Ansari notes that the speed of application and service development in the cloud also creates challenges for healthcare security.

“Developers are creating new apps quickly, and data is often stored in a cloud-based option such as an S3 bucket, but there are so many services and options available that healthcare companies may not be sure how to configure it,” he says. “This is where exposure and leaks happen.”

LEARN MORE: Find out how cloud services are enhancing patient care.

Cloud Security Posture Management Tools

Ansari explains that there’s no one-size-fits-all model for CSPM. “Imagine you’re building a house,” he says. “CSPM tools reflect the current building code in the neighborhood. Depending on where you are, it may be strict or lax.”

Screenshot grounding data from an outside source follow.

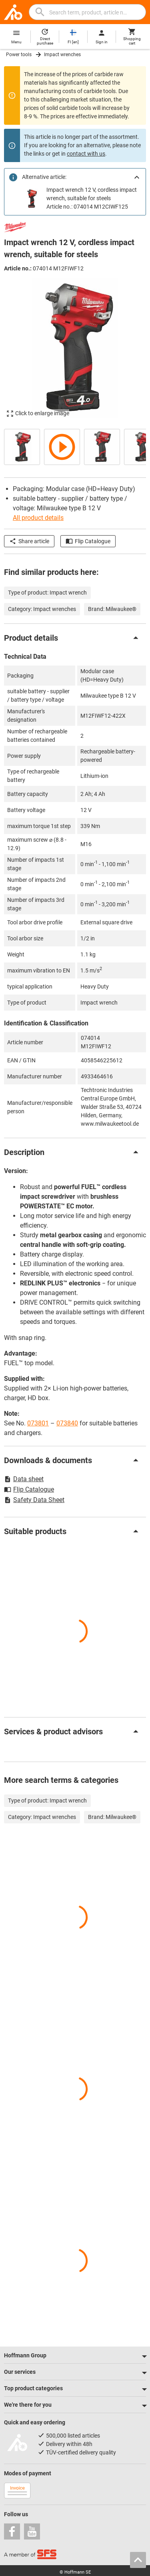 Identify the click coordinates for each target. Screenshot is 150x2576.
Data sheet (24, 1479)
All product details (38, 518)
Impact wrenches (62, 54)
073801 (38, 1423)
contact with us (86, 153)
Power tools (19, 54)
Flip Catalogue (88, 541)
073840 (67, 1423)
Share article (29, 541)
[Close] (137, 177)
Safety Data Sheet (34, 1500)
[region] (75, 446)
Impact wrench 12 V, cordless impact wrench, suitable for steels (91, 194)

In healthcare “neighborhoods,” cloud-building expectations are robust. To guard protected health information (PHI) and ePHI, guidelines in HIPAA, the Health Information Technology for Economic and Clinical Health Act and the HITRUST CSF lay out specific obligations around security due diligence, data protection and incident remediation. CSPM solutions help ensure that cloud environments are up to code.

Aaron Ansari
You’re compliant right up until the point that you’re not. As a result, you need continual visibility of data ownership.”

Aaron Ansari Global Vice President of Cloud Security, Trend Micro

Ultimately, Ansari notes, CSPM tools are a critical part of the shared responsibility model of healthcare data security. While providers do have an obligation to meet their commitments around HIPAA and HITRUST-compliant data protection, healthcare agencies are responsible for the continual evaluation of cloud environments.

“You’re compliant right up until the point that you’re not,” says Ansari. “As a result, you need continual visibility of data ownership.”

Best Practices for CSPM Implementation

To ensure that CSPM tools deliver on their protective potential, Miron offers four best practices:

  1. Leverage solutions that can scan all public clouds. With many healthcare organizations now using multiple clouds to empower hybrid work and deliver telehealth services, it’s critical to use CSPM tools capable of scanning all connected public clouds for potential problems and vulnerabilities.
  2. Ensure CSPM automation. Miron notes that newly created cloud accounts are often more likely to have security issues. As a result, your CSPM tool should be capable of automatically scanning new accounts as soon as they are created.
  3. Integrate CSPM with ticket systems. “It’s easy to miss an alert email and end up exposed,” says Miron. “Integrate your CSPM tool with a ticketing or management system so that issues are brought to the team’s attention quicky.”
  4. Inspect all issues. Even if your CSPM tool reports an issue that appears to be outdated, Miron cautions against ignoring it. “Since cloud resources frequently change in response to demand, there may be an issue that only arises at certain times, when certain resources spin up or are under heavier loads. Always inspect and solve all significant issues.”

CSPM: Capitalizing on the Cloud for Healthcare

“In the cloud, any resource can potentially be exposed directly to the internet, sometimes in ways that aren’t obvious unless you have experience,” Miron says.

CSPM tools help fill in the blanks by providing a way to detect, identify and remediate insecure cloud configurations before they become substantial security issues.